A global survey demonstrated that this had become its core strength as it enabled a very wide range of women to invest personal meaning in their jewellery products, using the brand as a tool to project highly intimate memories and aspirations – making it feel truly their own.
We recommended a set of design, retail and marketing principles to formalize the openness and evocativeness of the product and the brand across categories, consolidating its position as a building block for dreams – not the dream itself.
2. Attitude brands Becoming a prop in the construction of a personal outlook
The rise of ‘humble’ brands refocusing aspirations around ‘real-life’ lifestyles and an exploration of individuality defy the ‘brand as uniform’ model. These brands take a background role – acting as a platform that strategically brings out key attitudinal characteristics of the wearer – for example, creativity, audacity or sense of taste. They refrain from creating a totalizing world by prescribing a panoply of products, complete outfits or sets of values, and instead represent an essential ingredient in a world. Acne Studios is perceived by followers as a company that has managed to remain ‘elusive yet ubiquitous’ – making principled design decisions through denim products without advocating a way of life. Acne has a strong sense of its identity as a company, but has mastered the art of representing an attitude or mood without laying it out peremptorily. As Acne brand managing director Mikael Schiller says: “We had this idea: not to explain everything to everybody.”
Platform brands derive power from encouraging hybridity
The growth of brands, digital offerings and retail spaces that encourage consumers to combine, curate, mix and match contrasting products and trademarks shows early signs that this may be a high-value experience in the future.
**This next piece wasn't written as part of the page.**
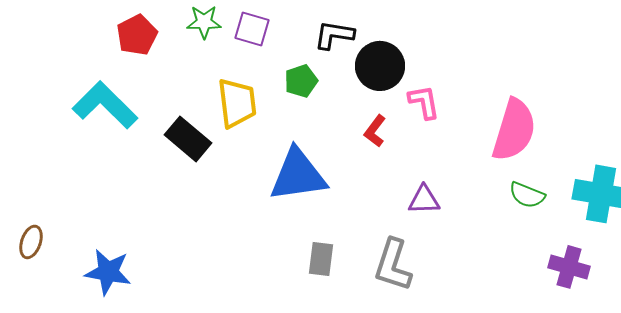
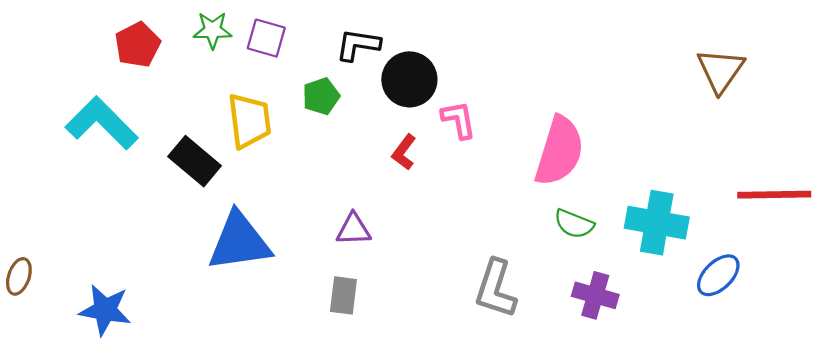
blue triangle: (298, 175) -> (239, 242), moved
purple triangle: (424, 200) -> (354, 229), moved
gray L-shape: (393, 265) -> (496, 289), moved
purple cross: (569, 267) -> (595, 295), moved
Platform brands enable this in their products – through design principles that invite juxtaposition. Muji’s philosophy is to ‘brand the unbranded’ by providing a minimalist experience of quality and products that are meant to be paired with furniture and lifestyle goods. The value of the product is not standalone, but increases with the time and agency invested in linking it to other contexts.
In retail, a similar phenomenon takes place with the rise of mixed digital and physical
spaces providing curated cross-brand, cross-price offerings characterized by surprising product combinations.
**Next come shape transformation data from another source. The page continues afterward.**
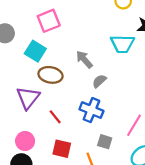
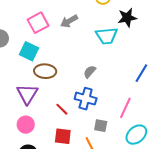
gray arrow: (84, 59) -> (69, 21), moved, turned -72
red line: (55, 117) -> (62, 109), moved
pink circle: (25, 141) -> (26, 125), moved

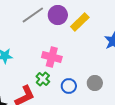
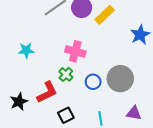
gray circle: (95, 83) -> (120, 79), size x1.6

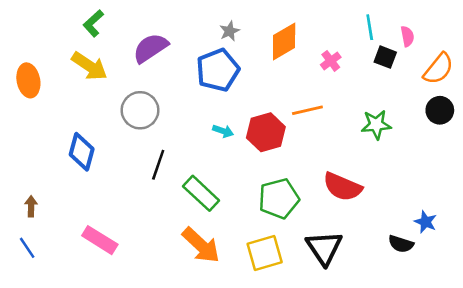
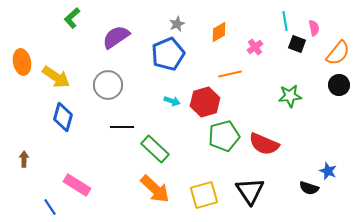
orange diamond: (284, 41) -> (219, 32), size x0.7
yellow arrow: (89, 66) -> (56, 77), moved
orange line: (307, 110) -> (230, 74), moved
black line: (158, 165) -> (122, 127), turned 70
green pentagon: (279, 199) -> (224, 136), moved
blue line: (27, 248) -> (50, 207), moved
Manhattan boutique Story pioneers the concept of magazine-like ‘ephemeral retail’ anchored in storytelling. Instagram shopping tool liketoknow.it or Stitch Fix feature an edited product mix that allows audiences to navigate the explosion of options at their disposal – empowering consumers to make their own creative leaps.
The rise of the hybrid
People transition to increasingly hybrid identities, with lifestyle choices that simply didn’t exist in the recent past. The growing appeal of platform brands suggests an opportunity in the consumer goods market to design for creativity and experimentation – by investing resources more heavily in products and services that enable people to build a perspective, as opposed to dictating it to them.